* [Material shown]
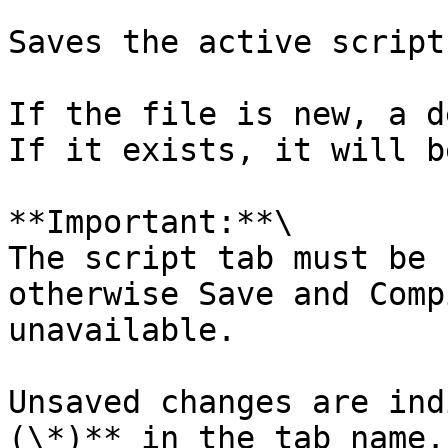
Saves the active script.
If the file is new, a d
If it exists, it will b
**Important:**\

The script tab must be 
otherwise Save and Comp
unavailable.

Unsaved changes are ind
(\*)** in the tab name.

* [Exercise] Copying begins at the line that holds "unavailable." and ends at the last line of the data above, with both included and each line kept exactly.

* [Response for this exercise]
unavailable.

Unsaved changes are ind
(\*)** in the tab name.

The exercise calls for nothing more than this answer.